Ранним утром следующего дня Бердымурад поехал проверить поливные арыки, граничащего с поселком колхоза. Он всю ночь собирался с духом, чтобы пристально посмотреть в глаза председателя, по вине которого была выкачена в прошлом году вода в водохранилище, и передохла рыба. Ему очень хотелось узнать, ЧТО в душе у этого человека, убийцы огромного количества рыб. Бердымурад был уверен, что никаких рыбо-защитных сеток на главном поливном арыке в этом колхозе нет: её там никогда и не было. Однако то, что он увидел в действительности – вновь ужаснуло его. Главный поливной арык был сухим, и дно его ровным налетом покрывали полувысохшие мальки сазана и мелкие карасики. Бердымурад спустился на дно арыка и в нос ему шибанул едкий запах начинающей гнить подвяленной рыбы. На душе мигом сделалось нетерпимо гадко: образ мертвых сомов, лежащих кверху раздутым брюхом на поверхности мутной темной воды – упруго вывалился в сознание и заполонил его. Из глубинных душевных недр потянулся омерзительный запах. Гадливо затошнило… Бердымурад нервно тряхнул головой, рассвирепел и, побледнев, как смерть, вскочил на мотоцикл и поехал в правление колхоза. Зашел в кабинет председателя. Там шло утреннее совещание. На него вопросительно уставились. «Я ваш новый рыбнадзор!» – Играя желваками, сказал Бердымурад, пристально заглядывая в глаза председателя, полного мужчины средних лет с большой бритой и потеющей головой. «Очень приятно! – Ответил председатель. – Будем сотрудничать. Но ты подожди пока в приемной, кончится совещание, познакомимся поближе.» Глаза у него были пустыми: они вроде бы и были, но за ними стояла тяжелая черная пустота, что через миг стало казаться, будто и глаз даже у этого человека нет…«Я не отниму много времени. – Нервно и напористо возразил председателю Бердымурад. – Я хочу, чтобы вы распорядились поставить на главном поливном арыке рыбо-защитную сетку.» «А… сетку… – Протяжно ответил председатель и улыбнулся… Все никак руки не доходят… На этой неделе поставим точно… А ты пока посиди подожди… попей чаю… Мы ведь тоже работаем …»
Бердымурад несколько стушевался, найдя свою невежливую напористость несколько чрезмерной. Вышел из кабинета, сел в приемной. Секретарша, с нескрываемым любопытством разглядывая его, поставила перед ним чайник со свежезаваренным зеленым чаем.

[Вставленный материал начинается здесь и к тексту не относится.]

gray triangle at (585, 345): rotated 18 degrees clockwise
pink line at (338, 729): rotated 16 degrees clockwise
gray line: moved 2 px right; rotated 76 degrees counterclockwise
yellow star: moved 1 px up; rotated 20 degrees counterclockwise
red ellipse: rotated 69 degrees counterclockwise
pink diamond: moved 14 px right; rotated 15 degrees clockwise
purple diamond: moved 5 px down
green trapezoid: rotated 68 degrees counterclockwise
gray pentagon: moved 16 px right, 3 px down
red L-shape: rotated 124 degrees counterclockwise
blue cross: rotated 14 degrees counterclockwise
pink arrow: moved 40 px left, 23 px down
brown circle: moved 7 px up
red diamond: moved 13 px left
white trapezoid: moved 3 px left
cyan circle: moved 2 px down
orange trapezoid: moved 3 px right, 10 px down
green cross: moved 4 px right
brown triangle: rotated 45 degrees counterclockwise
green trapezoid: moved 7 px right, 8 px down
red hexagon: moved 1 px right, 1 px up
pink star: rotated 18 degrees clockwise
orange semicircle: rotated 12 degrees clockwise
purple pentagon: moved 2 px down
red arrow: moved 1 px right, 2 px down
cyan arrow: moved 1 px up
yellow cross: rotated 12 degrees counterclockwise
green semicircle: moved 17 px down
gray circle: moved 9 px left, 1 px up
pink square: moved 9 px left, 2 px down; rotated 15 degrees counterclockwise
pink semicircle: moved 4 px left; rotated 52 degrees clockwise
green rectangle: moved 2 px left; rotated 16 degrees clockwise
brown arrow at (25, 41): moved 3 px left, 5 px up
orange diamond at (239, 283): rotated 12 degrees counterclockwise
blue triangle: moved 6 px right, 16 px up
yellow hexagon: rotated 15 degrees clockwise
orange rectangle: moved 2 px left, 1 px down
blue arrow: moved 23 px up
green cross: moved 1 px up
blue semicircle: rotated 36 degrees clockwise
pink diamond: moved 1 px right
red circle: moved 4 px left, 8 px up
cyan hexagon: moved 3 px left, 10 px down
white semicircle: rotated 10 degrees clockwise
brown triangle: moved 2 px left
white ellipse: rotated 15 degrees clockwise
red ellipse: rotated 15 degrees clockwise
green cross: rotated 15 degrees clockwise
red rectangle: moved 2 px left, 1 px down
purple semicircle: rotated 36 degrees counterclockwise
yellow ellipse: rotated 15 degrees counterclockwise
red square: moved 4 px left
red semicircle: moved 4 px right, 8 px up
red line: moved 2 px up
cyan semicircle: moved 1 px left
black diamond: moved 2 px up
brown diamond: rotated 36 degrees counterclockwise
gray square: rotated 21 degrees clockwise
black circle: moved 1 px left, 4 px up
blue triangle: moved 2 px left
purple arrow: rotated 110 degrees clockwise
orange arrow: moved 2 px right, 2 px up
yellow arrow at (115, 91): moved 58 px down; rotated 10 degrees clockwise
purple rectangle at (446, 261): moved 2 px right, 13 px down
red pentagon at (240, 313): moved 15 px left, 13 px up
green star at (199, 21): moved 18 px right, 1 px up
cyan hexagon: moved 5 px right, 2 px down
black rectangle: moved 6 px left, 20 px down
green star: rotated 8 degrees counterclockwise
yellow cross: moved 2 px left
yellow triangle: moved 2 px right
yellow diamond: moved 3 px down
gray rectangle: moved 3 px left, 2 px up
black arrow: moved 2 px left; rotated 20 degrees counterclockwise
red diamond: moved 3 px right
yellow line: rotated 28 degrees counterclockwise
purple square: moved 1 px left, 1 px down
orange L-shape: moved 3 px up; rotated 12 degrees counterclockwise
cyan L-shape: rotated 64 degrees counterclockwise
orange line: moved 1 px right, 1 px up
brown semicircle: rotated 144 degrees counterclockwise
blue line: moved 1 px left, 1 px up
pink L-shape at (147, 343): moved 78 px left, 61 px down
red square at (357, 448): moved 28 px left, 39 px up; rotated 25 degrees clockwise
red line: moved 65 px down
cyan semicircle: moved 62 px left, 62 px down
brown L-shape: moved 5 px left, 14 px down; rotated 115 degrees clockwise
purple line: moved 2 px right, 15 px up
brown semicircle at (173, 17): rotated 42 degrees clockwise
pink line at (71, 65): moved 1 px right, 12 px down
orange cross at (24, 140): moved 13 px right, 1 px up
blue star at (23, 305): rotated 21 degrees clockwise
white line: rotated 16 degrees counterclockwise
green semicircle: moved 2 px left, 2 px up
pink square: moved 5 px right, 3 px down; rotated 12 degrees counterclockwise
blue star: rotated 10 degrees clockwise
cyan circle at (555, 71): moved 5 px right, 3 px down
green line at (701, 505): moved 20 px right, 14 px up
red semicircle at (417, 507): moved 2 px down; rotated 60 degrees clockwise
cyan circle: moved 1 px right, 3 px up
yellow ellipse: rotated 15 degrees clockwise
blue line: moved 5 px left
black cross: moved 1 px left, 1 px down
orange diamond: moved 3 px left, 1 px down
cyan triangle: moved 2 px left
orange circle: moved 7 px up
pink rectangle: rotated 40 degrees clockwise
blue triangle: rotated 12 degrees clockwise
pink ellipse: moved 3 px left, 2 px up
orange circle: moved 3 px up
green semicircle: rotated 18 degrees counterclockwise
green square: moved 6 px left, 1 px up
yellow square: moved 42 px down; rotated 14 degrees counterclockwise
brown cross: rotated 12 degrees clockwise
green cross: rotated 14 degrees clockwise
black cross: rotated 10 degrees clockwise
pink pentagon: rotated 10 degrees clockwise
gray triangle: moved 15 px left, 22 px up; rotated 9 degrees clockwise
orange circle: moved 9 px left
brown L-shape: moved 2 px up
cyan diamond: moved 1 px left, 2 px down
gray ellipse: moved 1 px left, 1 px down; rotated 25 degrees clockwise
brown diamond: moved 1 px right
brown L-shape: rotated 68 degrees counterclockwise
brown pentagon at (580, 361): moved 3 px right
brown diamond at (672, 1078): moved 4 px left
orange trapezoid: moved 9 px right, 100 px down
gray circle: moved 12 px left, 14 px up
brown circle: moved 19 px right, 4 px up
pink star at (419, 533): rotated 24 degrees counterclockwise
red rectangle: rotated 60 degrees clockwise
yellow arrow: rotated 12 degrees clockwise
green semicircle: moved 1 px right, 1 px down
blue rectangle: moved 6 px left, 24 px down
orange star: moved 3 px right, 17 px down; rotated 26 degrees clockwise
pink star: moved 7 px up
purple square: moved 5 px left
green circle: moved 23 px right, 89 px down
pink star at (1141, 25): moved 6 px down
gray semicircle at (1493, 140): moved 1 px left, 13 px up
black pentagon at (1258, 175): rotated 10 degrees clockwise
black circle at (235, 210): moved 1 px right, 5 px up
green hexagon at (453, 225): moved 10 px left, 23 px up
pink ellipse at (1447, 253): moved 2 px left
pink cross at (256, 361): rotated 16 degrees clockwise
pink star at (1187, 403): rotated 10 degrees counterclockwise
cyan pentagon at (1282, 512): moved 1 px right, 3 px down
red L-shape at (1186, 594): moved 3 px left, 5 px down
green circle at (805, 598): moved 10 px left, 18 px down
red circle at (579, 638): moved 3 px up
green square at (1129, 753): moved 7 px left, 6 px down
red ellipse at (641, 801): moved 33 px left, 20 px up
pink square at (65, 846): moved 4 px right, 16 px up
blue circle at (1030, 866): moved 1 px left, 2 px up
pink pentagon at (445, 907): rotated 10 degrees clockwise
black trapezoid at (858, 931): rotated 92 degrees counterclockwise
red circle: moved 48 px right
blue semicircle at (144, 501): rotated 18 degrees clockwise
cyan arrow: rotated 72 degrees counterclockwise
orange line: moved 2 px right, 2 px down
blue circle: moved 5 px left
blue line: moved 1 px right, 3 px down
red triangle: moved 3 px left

Бердымурад налил четверть пиалы, выпил… Но бушующее в душе бешенство не утихло, а, наоборот, разгорелось все сильнее. И тут он к пущему своему возмущению непроизвольно и совершенно неожиданно для себя проник внутренним взором в душу оставшегося в кабинете председателя колхоза, как прежде проникал сквозь толщу воды и видел жирующих на дне сазанов… Но сейчас в темной душе председателя увидел смеющееся лукавство и пронзительно почувствовал, что тот будет неделю водить его за нос. Обещать, но не выполнять свое обещание, придумывая всякие проволочки и отговорки… Бердымурад взвинтился от такого варианта развития событий. Поперхнулся чаем, вскочил на ноги и, ничего не сказав секретарше, выскочил из правления. Сел на мотоцикл и опять поехал к арыку, дно которого было усыпано мертвыми мальками. Споро соорудил веник из тутовых прутьев и принялся нервно сметать мальков в кучи, как мусор. Потом собрал их в просторный холщевый мешок, который на счастье завалялся в багажнике мотоцикла. Набрав рыбьих трупиков больше половины мешка, снова поехал в правление и теперь вошел вместе с дурно пахнущим мешком в кабинет председателя. «Я же попросил тебя подождать. – Рассердившись на бесцеремонное поведение Бердымурада, раздраженно выговорил ему председатель. Но увидев в его руках мешок и учуяв распространившийся по кабинету дурной запах, спросил: – Что это?» «Это рыба, которую ты загубил, душегуб. – Твердо ответил ему Бердымурад. – Сейчас будем выписывать штраф. Будем считать каждую рыбку. Тут наберется такая сумма, что потянет на ущерб, нанесенный государству в особо крупных размерах. Лет на десять загремишь как миленький. А если будешь дергаться, то прямо сейчас с этим мешком поеду к областному прокурору. И – не отвертишься».
«Ладно, тогда все свободны. – Обратился к членам правления председатель. И когда все ушли, сощурившись, так же напористо обратился к Бердымураду, – Чего тебе нужно? Денег? Это будет – я всегда исправно выплачивал твоему предшественнику… Только не нужно ломиться в открытые двери… Это к тому же и некультурно… Зачем весь этот спектакль? Что обо мне и о тебе люди подумают?» «Я денег от тебя брать не буду. – Уставившись тяжелым взглядом в заискивающие глаза председателя, отрывисто ответил Бердымурад. – Но если сегодня к вечеру на всех арыках колхоза не будут стоять рыбозащитные сетки, то я с этим мешком завтра утром поеду в область. И добьюсь, чтобы при выписывании штрафа, была учтена каждая рыбка в мешке. А там их тысячи тысяч… Но не хочу начинать работу со скандала. Так что, надеюсь, нам удастс-таки говориться» «Конечно, удастся, конечно, удастся. – Вытирая мокрым платочком с гладкой головы обильно выступающий пот, торопливо заверил председатель, – Клянусь матерью, до обеда все сетки будут поставлены. Я уже обещал твоему начальнику…»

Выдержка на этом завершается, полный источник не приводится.